Senate Minority Leader Chuck Schumer, D-N.Y., served on the Judiciary Committee in 2009. During the confirmation for Supreme Court nominee Sonia Sotomayor, Schumer said that even in “hot-button cases,” judges should follow the law even if it results in rulings against so-called sympathetic litigants.”

That’s an important principle to follow as the Senate considers Judge Brett Kavanaugh’s Supreme Court nomination.

Sotomayor herself embraced this principle, saying that even if a party’s position is “sympathetic,” the judge must do “what the law requires” and reach “the result [that] is commanded by law.” In other words, the law, not the judge, must determine how each case is decided.
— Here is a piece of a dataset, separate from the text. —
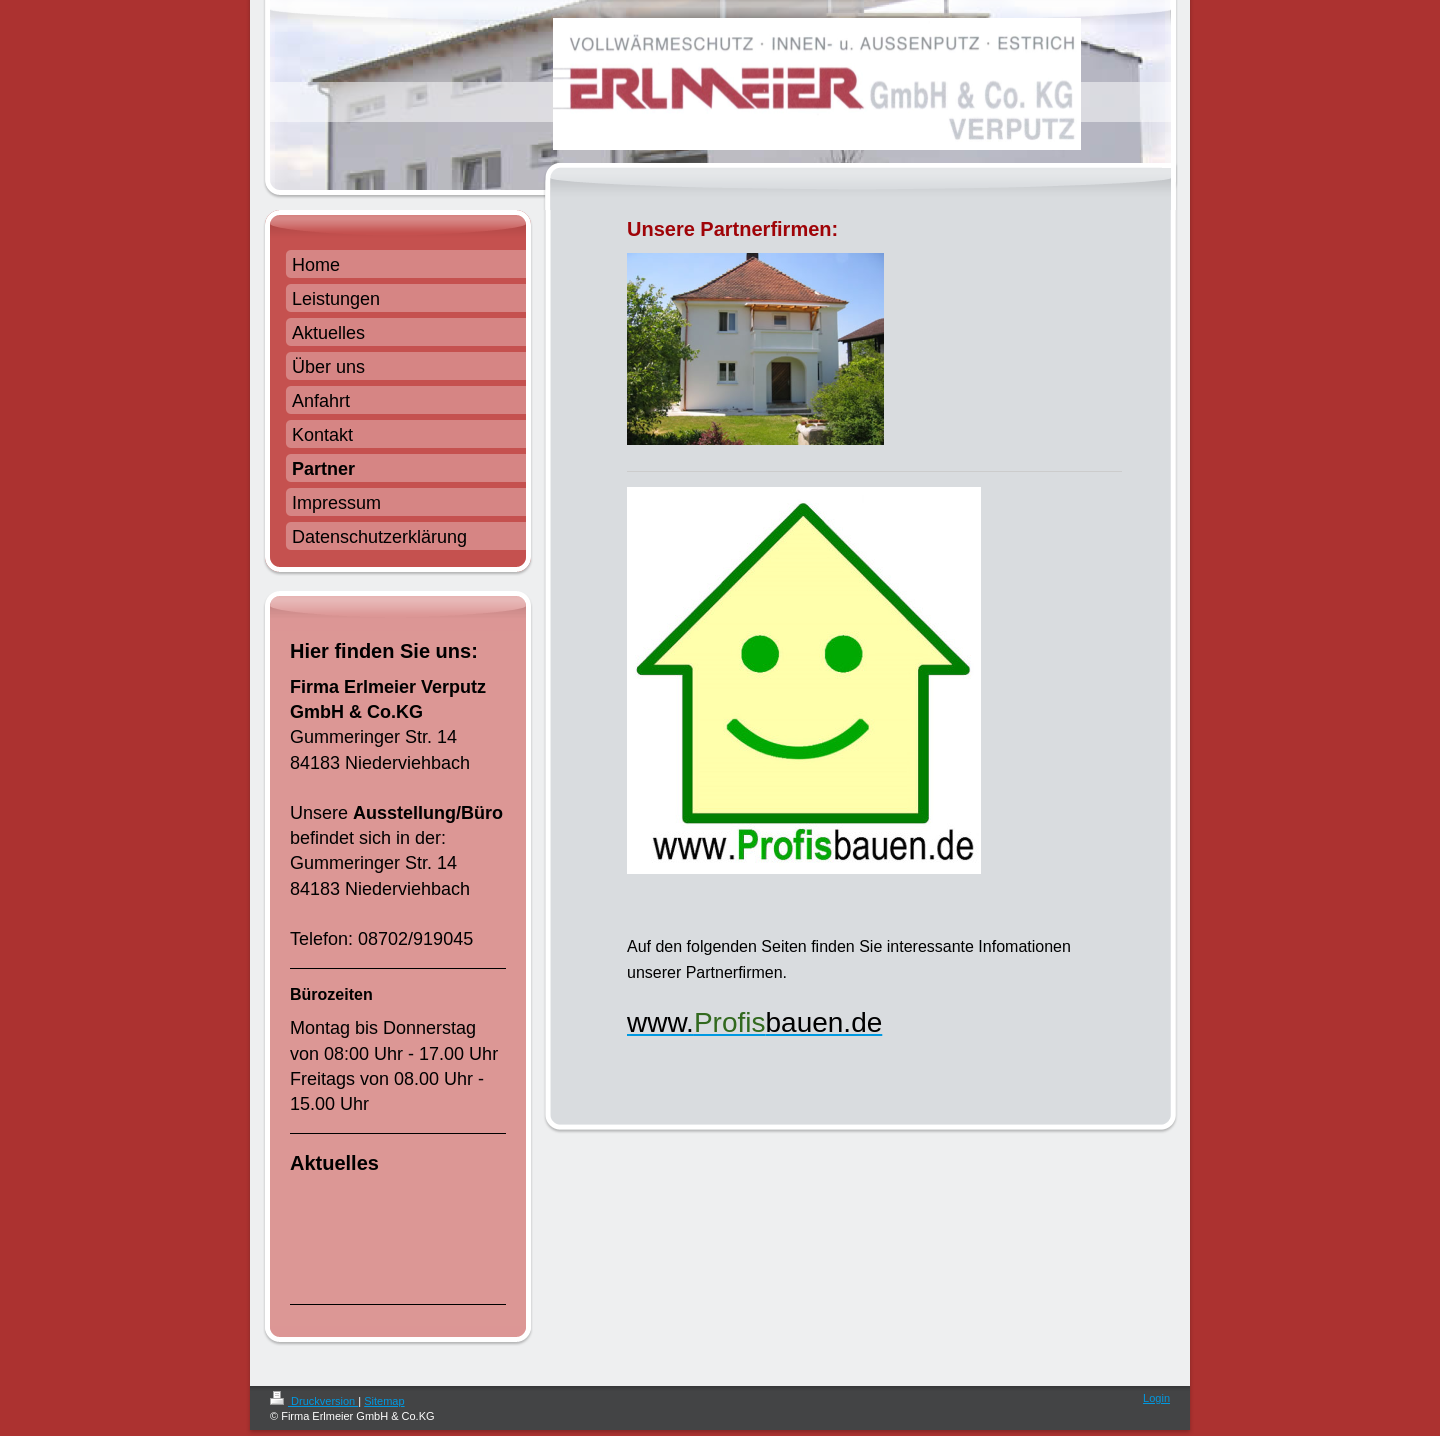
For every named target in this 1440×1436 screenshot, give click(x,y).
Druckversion (314, 1401)
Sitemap (384, 1401)
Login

This is easier said than done, especially in the tough cases that can present a conflict between what the judge’s head knows the law requires and what the judge’s heart wants to do. Kavanaugh has had some of those tough cases in his 12 years on the bench. I wrote about one of those cases in a previous post.

Another tough case was SeaWorld of Florida v. Perez (2014). During a live performance at SeaWorld in Orlando, Florida, a trainer drowned when a killer whale grabbed and pulled her into the pool.

The secretary of labor concluded that SeaWorld had violated federal law by exposing trainers to the “recognized hazards” of drowning and injury when working with killer whales. An administrative law judge agreed.

SeaWorld appealed to Kavanaugh’s court, which has jurisdiction over many federal government agencies.

The court majority agreed with the secretary of labor, but Kavanaugh dissented, noting the obvious fact that “[m]any sports and entertainment shows can be extremely dangerous for the participants.” When something like this happens, there may be an urgent feeling that “someone has to do something about this,” but the legal question, Kavanaugh wrote, is who really has the authority to determine that “the risk to participants is too high?”

The sports and entertainment industries themselves obviously have a big responsibility. If government must get involved, it’s important to determine which level of government—federal or state—and which branch of government— legislative, executive, or judicial—may appropriately get involved. More specifically, does the Department of Labor have the authority that it exercised here?

While federal law requires that employers provide a place of employment that is “free from recognized hazards,” Kavanaugh wrote, this does not include the power to define “the normal activities of sports events or entertainment shows.” Whether those normal activities are too dangerous or should be banned is a policy issue that the Department of Labor does not have authority to decide. In fact, the Department of Labor had never done so until this case.

The Department of Labor had previously denied that it could exercise this authority by, for example, regulating tackling in the NFL or speed in NASCAR racing. How is contact between trainers and killer whales any less an ordinary activity in SeaWorld shows and, therefore, how could the Department of Labor exercise authority in this context if it had no authority in the others?

“In my view,” Kavanaugh wrote, “the Department of Labor either has authority to regulate sports and entertainment so as to prevent injuries to participants, or it does not.”

Kavanaugh concluded his dissent by distinguishing between the policy question of “whether SeaWorld—or for that matter the NFL or NASCAR—should be subject to more stringent government regulation or liability” and the legal question of whether the Department of Labor may provide the answer.

Could there be a less sympathetic litigant than a corporation suing to avoid being fined in connection with an employee’s death?

Like Sotomayor and Schumer insisted in 2009, however, a judge must follow the law even when his sympathies point in a different direction. That’s exactly the kind of judge Kavanaugh has been, and the kind of justice he will be.